● Exercise goal
Please print each record exactly, omitting none of them.

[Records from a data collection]
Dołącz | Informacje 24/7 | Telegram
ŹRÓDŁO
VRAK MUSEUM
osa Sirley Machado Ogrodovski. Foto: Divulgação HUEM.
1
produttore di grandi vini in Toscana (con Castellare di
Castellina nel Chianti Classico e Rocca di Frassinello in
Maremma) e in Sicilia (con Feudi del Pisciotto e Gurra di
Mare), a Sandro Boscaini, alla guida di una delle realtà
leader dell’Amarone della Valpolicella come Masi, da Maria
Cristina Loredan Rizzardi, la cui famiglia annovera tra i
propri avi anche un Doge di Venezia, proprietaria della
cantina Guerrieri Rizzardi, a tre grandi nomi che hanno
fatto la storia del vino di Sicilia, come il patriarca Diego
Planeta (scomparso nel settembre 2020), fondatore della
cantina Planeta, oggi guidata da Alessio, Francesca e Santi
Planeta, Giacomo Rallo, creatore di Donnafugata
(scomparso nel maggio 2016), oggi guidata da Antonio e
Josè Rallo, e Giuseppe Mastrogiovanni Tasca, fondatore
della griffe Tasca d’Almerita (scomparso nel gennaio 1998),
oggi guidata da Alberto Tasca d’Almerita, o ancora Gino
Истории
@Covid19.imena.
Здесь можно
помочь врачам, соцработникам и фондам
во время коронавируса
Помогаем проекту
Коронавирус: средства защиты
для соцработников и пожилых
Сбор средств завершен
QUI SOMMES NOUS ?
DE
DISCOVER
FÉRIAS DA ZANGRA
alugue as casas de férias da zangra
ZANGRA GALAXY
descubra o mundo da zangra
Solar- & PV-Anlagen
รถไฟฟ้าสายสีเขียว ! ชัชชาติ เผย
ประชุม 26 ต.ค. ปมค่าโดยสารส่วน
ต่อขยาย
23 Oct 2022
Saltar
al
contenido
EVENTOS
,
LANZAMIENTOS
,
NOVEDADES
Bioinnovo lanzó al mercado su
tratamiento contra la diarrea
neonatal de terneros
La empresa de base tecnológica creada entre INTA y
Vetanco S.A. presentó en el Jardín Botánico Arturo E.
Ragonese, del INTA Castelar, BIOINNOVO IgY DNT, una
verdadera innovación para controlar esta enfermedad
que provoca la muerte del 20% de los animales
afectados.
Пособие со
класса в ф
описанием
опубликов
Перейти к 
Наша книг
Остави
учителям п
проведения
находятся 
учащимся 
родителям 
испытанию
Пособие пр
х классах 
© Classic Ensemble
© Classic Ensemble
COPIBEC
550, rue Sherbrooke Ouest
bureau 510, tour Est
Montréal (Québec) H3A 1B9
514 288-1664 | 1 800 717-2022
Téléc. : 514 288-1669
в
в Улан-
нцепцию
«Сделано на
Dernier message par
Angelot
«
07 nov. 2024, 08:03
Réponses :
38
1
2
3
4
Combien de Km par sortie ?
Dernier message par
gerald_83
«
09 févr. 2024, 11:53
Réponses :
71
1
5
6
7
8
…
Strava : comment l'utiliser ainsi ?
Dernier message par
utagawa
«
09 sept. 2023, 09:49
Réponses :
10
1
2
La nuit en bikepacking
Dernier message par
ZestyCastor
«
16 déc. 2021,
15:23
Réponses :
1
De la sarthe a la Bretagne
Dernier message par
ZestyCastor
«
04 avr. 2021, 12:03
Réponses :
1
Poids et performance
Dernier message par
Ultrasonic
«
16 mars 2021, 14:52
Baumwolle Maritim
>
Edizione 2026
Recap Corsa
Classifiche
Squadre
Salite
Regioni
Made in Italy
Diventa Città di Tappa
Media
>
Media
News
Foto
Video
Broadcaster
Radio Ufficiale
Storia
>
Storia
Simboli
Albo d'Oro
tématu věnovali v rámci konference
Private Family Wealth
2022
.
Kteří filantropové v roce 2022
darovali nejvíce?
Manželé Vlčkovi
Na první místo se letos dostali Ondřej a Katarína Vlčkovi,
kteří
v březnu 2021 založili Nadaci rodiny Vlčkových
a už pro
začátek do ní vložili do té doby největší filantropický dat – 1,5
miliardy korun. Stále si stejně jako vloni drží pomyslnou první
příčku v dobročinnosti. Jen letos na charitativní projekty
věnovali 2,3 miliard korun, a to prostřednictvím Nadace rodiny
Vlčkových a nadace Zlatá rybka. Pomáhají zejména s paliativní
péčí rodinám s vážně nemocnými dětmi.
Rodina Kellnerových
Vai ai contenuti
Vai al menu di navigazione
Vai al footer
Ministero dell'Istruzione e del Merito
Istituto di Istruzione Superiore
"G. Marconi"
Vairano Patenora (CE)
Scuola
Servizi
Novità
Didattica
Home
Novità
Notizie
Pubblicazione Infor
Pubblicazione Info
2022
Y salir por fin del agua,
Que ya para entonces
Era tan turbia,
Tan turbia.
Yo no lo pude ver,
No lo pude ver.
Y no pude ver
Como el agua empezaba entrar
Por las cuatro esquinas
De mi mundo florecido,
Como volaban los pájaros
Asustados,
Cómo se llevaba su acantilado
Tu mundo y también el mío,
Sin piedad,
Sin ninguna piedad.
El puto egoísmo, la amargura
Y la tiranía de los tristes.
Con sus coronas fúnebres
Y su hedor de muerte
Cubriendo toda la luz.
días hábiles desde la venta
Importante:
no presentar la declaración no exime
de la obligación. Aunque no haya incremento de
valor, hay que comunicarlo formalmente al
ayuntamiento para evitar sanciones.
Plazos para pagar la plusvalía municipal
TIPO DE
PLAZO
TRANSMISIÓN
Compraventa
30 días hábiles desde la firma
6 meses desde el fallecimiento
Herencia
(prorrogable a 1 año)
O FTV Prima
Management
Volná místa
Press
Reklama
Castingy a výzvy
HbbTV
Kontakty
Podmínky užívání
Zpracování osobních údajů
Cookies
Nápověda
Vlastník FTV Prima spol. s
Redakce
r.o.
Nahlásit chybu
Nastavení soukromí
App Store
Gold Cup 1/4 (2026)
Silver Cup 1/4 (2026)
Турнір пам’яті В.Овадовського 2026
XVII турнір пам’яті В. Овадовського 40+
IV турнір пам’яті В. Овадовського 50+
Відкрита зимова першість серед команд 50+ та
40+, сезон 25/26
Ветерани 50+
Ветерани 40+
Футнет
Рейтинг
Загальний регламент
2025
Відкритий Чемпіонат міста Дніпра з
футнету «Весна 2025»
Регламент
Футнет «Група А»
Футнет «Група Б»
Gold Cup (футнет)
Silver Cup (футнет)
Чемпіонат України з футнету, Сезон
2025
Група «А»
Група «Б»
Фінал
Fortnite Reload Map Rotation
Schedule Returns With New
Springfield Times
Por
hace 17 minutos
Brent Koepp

● Expected answer
Dołącz | Informacje 24/7 | Telegram
ŹRÓDŁO
VRAK MUSEUM
osa Sirley Machado Ogrodovski. Foto: Divulgação HUEM.
1
produttore di grandi vini in Toscana (con Castellare di
Castellina nel Chianti Classico e Rocca di Frassinello in
Maremma) e in Sicilia (con Feudi del Pisciotto e Gurra di
Mare), a Sandro Boscaini, alla guida di una delle realtà
leader dell’Amarone della Valpolicella come Masi, da Maria
Cristina Loredan Rizzardi, la cui famiglia annovera tra i
propri avi anche un Doge di Venezia, proprietaria della
cantina Guerrieri Rizzardi, a tre grandi nomi che hanno
fatto la storia del vino di Sicilia, come il patriarca Diego
Planeta (scomparso nel settembre 2020), fondatore della
cantina Planeta, oggi guidata da Alessio, Francesca e Santi
Planeta, Giacomo Rallo, creatore di Donnafugata
(scomparso nel maggio 2016), oggi guidata da Antonio e
Josè Rallo, e Giuseppe Mastrogiovanni Tasca, fondatore
della griffe Tasca d’Almerita (scomparso nel gennaio 1998),
oggi guidata da Alberto Tasca d’Almerita, o ancora Gino
Истории
@Covid19.imena.
Здесь можно
помочь врачам, соцработникам и фондам
во время коронавируса
Помогаем проекту
Коронавирус: средства защиты
для соцработников и пожилых
Сбор средств завершен
QUI SOMMES NOUS ?
DE
DISCOVER
FÉRIAS DA ZANGRA
alugue as casas de férias da zangra
ZANGRA GALAXY
descubra o mundo da zangra
Solar- & PV-Anlagen
รถไฟฟ้าสายสีเขียว ! ชัชชาติ เผย
ประชุม 26 ต.ค. ปมค่าโดยสารส่วน
ต่อขยาย
23 Oct 2022
Saltar
al
contenido
EVENTOS
,
LANZAMIENTOS
,
NOVEDADES
Bioinnovo lanzó al mercado su
tratamiento contra la diarrea
neonatal de terneros
La empresa de base tecnológica creada entre INTA y
Vetanco S.A. presentó en el Jardín Botánico Arturo E.
Ragonese, del INTA Castelar, BIOINNOVO IgY DNT, una
verdadera innovación para controlar esta enfermedad
que provoca la muerte del 20% de los animales
afectados.
Пособие со
класса в ф
описанием
опубликов
Перейти к 
Наша книг
Остави
учителям п
проведения
находятся 
учащимся 
родителям 
испытанию
Пособие пр
х классах 
© Classic Ensemble
© Classic Ensemble
COPIBEC
550, rue Sherbrooke Ouest
bureau 510, tour Est
Montréal (Québec) H3A 1B9
514 288-1664 | 1 800 717-2022
Téléc. : 514 288-1669
в
в Улан-
нцепцию
«Сделано на
Dernier message par
Angelot
«
07 nov. 2024, 08:03
Réponses :
38
1
2
3
4
Combien de Km par sortie ?
Dernier message par
gerald_83
«
09 févr. 2024, 11:53
Réponses :
71
1
5
6
7
8
…
Strava : comment l'utiliser ainsi ?
Dernier message par
utagawa
«
09 sept. 2023, 09:49
Réponses :
10
1
2
La nuit en bikepacking
Dernier message par
ZestyCastor
«
16 déc. 2021,
15:23
Réponses :
1
De la sarthe a la Bretagne
Dernier message par
ZestyCastor
«
04 avr. 2021, 12:03
Réponses :
1
Poids et performance
Dernier message par
Ultrasonic
«
16 mars 2021, 14:52
Baumwolle Maritim
>
Edizione 2026
Recap Corsa
Classifiche
Squadre
Salite
Regioni
Made in Italy
Diventa Città di Tappa
Media
>
Media
News
Foto
Video
Broadcaster
Radio Ufficiale
Storia
>
Storia
Simboli
Albo d'Oro
tématu věnovali v rámci konference
Private Family Wealth
2022
.
Kteří filantropové v roce 2022
darovali nejvíce?
Manželé Vlčkovi
Na první místo se letos dostali Ondřej a Katarína Vlčkovi,
kteří
v březnu 2021 založili Nadaci rodiny Vlčkových
a už pro
začátek do ní vložili do té doby největší filantropický dat – 1,5
miliardy korun. Stále si stejně jako vloni drží pomyslnou první
příčku v dobročinnosti. Jen letos na charitativní projekty
věnovali 2,3 miliard korun, a to prostřednictvím Nadace rodiny
Vlčkových a nadace Zlatá rybka. Pomáhají zejména s paliativní
péčí rodinám s vážně nemocnými dětmi.
Rodina Kellnerových
Vai ai contenuti
Vai al menu di navigazione
Vai al footer
Ministero dell'Istruzione e del Merito
Istituto di Istruzione Superiore
"G. Marconi"
Vairano Patenora (CE)
Scuola
Servizi
Novità
Didattica
Home
Novità
Notizie
Pubblicazione Infor
Pubblicazione Info
2022
Y salir por fin del agua,
Que ya para entonces
Era tan turbia,
Tan turbia.
Yo no lo pude ver,
No lo pude ver.
Y no pude ver
Como el agua empezaba entrar
Por las cuatro esquinas
De mi mundo florecido,
Como volaban los pájaros
Asustados,
Cómo se llevaba su acantilado
Tu mundo y también el mío,
Sin piedad,
Sin ninguna piedad.
El puto egoísmo, la amargura
Y la tiranía de los tristes.
Con sus coronas fúnebres
Y su hedor de muerte
Cubriendo toda la luz.
días hábiles desde la venta
Importante:
no presentar la declaración no exime
de la obligación. Aunque no haya incremento de
valor, hay que comunicarlo formalmente al
ayuntamiento para evitar sanciones.
Plazos para pagar la plusvalía municipal
TIPO DE
PLAZO
TRANSMISIÓN
Compraventa
30 días hábiles desde la firma
6 meses desde el fallecimiento
Herencia
(prorrogable a 1 año)
O FTV Prima
Management
Volná místa
Press
Reklama
Castingy a výzvy
HbbTV
Kontakty
Podmínky užívání
Zpracování osobních údajů
Cookies
Nápověda
Vlastník FTV Prima spol. s
Redakce
r.o.
Nahlásit chybu
Nastavení soukromí
App Store
Gold Cup 1/4 (2026)
Silver Cup 1/4 (2026)
Турнір пам’яті В.Овадовського 2026
XVII турнір пам’яті В. Овадовського 40+
IV турнір пам’яті В. Овадовського 50+
Відкрита зимова першість серед команд 50+ та
40+, сезон 25/26
Ветерани 50+
Ветерани 40+
Футнет
Рейтинг
Загальний регламент
2025
Відкритий Чемпіонат міста Дніпра з
футнету «Весна 2025»
Регламент
Футнет «Група А»
Футнет «Група Б»
Gold Cup (футнет)
Silver Cup (футнет)
Чемпіонат України з футнету, Сезон
2025
Група «А»
Група «Б»
Фінал
Fortnite Reload Map Rotation
Schedule Returns With New
Springfield Times
Por
hace 17 minutos
Brent Koepp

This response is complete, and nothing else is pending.